Although overdose deaths are up nationally, the number of opioid prescriptions issued to patients has been in decline nationally and locally, according to the CDC. The CDC reports that physicians in Collin and Denton counties prescribed opioids at a lower rate than the national average.
A growing awareness of the opioid crisis has led to physicians prescribing fewer opioids and pharmacists limiting first-time prescriptions, said Malini Ghoshal, a registered pharmacist and president of Plano-based Inspirra Healthcare, a research company for the health care industry.
Ghoshal said physicians are turning to other pain-relieving drugs and nonprescription solutions—like chiropractic therapy—for acute pain.
Dr. Joel Holiner, the executive medical director for both Medical City Green Oaks Hospital and the Holiner Psychiatric Group, said he believes there are three players responsible for what he sees as an overprescription of opioids: pharmaceutical companies, physicians and government officials.
“I think [pharmaceutical companies] are definitely part of the problem, and continue to be part of the problem with their marketing and minimization of the risks and dangers of these medications,” Holiner said.

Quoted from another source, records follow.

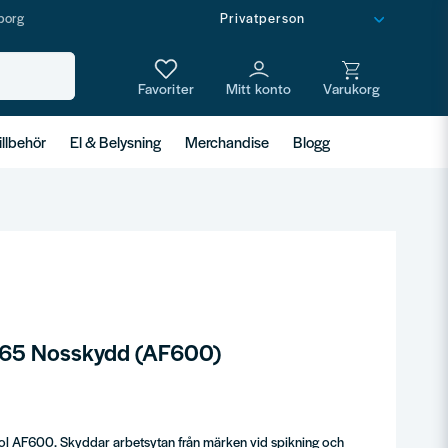
borg
illbehör
El & Belysning
Merchandise
Blogg
65 Nosskydd (AF600)
ol AF600. Skyddar arbetsytan från märken vid spikning och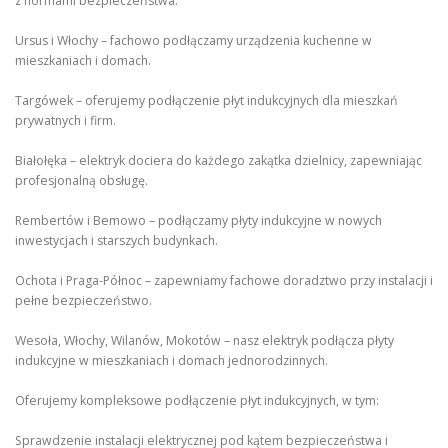
z normami bezpieczeństwa.
Ursus i Włochy – fachowo podłączamy urządzenia kuchenne w
mieszkaniach i domach.
Targówek – oferujemy podłączenie płyt indukcyjnych dla mieszkań
prywatnych i firm.
Białołęka – elektryk dociera do każdego zakątka dzielnicy, zapewniając
profesjonalną obsługę.
Rembertów i Bemowo – podłączamy płyty indukcyjne w nowych
inwestycjach i starszych budynkach.
Ochota i Praga-Północ – zapewniamy fachowe doradztwo przy instalacji i
pełne bezpieczeństwo.
Wesoła, Włochy, Wilanów, Mokotów – nasz elektryk podłącza płyty
indukcyjne w mieszkaniach i domach jednorodzinnych.
Oferujemy kompleksowe podłączenie płyt indukcyjnych, w tym:
Sprawdzenie instalacji elektrycznej pod kątem bezpieczeństwa i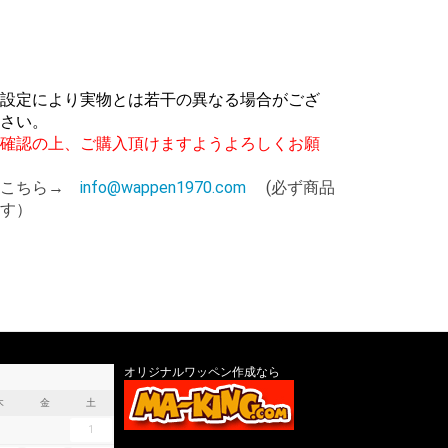
設定により実物とは若干の異なる場合がござ
さい。
確認の上、ご購入頂けますようよろしくお願
はこちら→
info@wappen1970.com
(必ず商品
す）
オリジナルワッペン作成なら
木
金
土
1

A physician himself, Holiner said doctors share part of the blame for the high opioid prescription rates, as they are the ones writing the prescriptions. Holiner also said the state and federal government could do more to slow prescription rates and encourage other forms of pain relief.
As part of the state’s efforts to curb opioid prescription rates, state Sen. Van Taylor, R-Plano, sponsored House Bill 2561, which became law in September. The law places stricter requirements on both prescribers and drug regulatory agencies to use the Prescription Monitoring Program database.

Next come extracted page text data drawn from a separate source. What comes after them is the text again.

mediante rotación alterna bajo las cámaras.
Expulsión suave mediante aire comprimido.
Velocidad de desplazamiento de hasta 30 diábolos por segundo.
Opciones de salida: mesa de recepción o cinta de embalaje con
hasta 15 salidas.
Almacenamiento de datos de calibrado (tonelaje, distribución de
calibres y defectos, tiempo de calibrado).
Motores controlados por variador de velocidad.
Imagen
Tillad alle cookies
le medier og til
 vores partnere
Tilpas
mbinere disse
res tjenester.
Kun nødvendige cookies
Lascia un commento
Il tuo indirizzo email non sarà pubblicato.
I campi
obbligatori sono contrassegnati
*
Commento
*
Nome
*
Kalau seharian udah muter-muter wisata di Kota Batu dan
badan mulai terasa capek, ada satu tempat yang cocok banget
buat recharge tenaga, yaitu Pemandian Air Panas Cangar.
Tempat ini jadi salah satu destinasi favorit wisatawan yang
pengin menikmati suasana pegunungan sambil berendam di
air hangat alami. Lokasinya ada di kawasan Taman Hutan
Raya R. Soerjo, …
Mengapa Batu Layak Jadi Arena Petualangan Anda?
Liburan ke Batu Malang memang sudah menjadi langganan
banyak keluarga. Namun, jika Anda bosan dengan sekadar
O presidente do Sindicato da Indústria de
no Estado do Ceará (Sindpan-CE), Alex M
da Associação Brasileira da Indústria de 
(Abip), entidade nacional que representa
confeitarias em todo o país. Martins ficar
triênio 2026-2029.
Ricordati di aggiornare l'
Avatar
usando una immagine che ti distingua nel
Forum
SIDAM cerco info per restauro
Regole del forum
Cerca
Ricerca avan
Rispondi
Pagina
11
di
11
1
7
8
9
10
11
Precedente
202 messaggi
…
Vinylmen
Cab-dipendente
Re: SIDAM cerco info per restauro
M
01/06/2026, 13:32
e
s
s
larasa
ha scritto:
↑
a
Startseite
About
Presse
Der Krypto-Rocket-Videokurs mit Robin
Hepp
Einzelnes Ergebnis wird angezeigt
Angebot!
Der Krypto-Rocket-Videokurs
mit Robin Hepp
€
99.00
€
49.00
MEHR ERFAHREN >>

“I think what’s important is for the Legislature to remain engaged, to monitor what’s going on, to listen to the people who are using the Prescription Monitoring Program to see what we need to do to improve it,” Taylor said.
Opioid prescription rates
The overdose-reversal drug
Local and national entities have ramped up prevention efforts to address opioid overdose deaths. In April, U.S.Surgeon General Jerome Adams called on more Americans to carry naloxone, a prescription drug that can treat the effects of an overdose.
Naloxone comes in three forms: an injectable—which requires professional training—an autoinjectable and a nasal spray.

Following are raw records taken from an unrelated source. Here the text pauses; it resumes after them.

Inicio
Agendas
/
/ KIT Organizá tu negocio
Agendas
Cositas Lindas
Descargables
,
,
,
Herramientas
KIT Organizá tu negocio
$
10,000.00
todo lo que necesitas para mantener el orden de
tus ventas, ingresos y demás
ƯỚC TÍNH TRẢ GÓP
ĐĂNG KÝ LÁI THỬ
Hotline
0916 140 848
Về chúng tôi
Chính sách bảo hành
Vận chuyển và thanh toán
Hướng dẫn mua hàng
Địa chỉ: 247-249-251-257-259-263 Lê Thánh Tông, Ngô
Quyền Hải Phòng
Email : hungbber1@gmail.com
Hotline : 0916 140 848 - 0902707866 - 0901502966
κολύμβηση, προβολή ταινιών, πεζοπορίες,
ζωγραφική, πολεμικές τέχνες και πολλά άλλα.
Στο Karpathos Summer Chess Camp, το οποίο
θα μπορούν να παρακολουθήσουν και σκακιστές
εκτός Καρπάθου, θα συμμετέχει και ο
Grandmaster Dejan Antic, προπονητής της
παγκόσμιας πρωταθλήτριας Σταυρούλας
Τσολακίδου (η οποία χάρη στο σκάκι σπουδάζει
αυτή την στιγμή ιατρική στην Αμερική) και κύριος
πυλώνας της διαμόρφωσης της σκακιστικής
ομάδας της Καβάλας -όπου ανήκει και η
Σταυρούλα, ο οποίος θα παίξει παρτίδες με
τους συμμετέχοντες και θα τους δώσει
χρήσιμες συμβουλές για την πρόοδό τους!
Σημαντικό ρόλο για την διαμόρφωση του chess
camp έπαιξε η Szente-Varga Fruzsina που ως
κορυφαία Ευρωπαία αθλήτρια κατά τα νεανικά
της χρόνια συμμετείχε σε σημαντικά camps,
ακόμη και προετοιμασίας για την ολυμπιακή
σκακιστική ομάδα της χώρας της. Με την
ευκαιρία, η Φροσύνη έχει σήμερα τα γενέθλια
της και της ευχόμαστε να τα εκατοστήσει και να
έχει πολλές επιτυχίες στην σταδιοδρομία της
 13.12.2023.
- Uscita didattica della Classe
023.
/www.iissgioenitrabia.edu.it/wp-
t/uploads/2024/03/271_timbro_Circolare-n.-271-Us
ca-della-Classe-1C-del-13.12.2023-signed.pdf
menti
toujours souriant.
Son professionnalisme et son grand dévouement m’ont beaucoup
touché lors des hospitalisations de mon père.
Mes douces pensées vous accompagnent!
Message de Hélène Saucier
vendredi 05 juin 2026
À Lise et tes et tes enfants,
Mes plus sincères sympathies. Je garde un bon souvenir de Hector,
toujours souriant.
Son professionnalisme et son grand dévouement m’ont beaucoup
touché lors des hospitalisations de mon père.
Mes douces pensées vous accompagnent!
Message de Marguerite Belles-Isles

During an overdose, opioids block brain receptors that tell the body to breathe, according to the Harm Reduction Coalition, a group advocating for people with drug addictions. Naloxone can reverse this effect. According to the National Institute on Drug Abuse, emergency personnel should observe patients for at least two hours after naloxone is administered.
In 2015, the Texas Legislature allowed naloxone to be prescribed to those at risk for an opioid overdose or those who are in a position to assist someone experiencing an overdose.
Many first responders, including the Plano and Frisco fire departments, carry naloxone. Capt. Peggy Harrell, spokesperson for Plano Fire-Rescue, said all department vehicles, including fire engines, fire trucks and ambulances, carry naloxone.
Titsworth said it is beneficial for anyone to have naloxone on hand.
“We all know someone that’s struggling with addiction, whether we talk to them every day or whether they’re an acquaintance,” she said. “If people are willing to go to the pharmacy and get [naloxone], if people have the money … I would absolutely encourage it.”
Beyond having naloxone available, fighting opioid addictions begin with addressing symptoms of depression and anxiety that could contribute to addiction, Solari said.
“I think we still have a lot of people who don’t seek a mental health professional,” he said. “You break your arm, and because it’s a physical illness; it’s, ‘Hey, go to the doctor right away.’ You come down with symptoms of a mental illness, and people just don’t look at it in the same way.”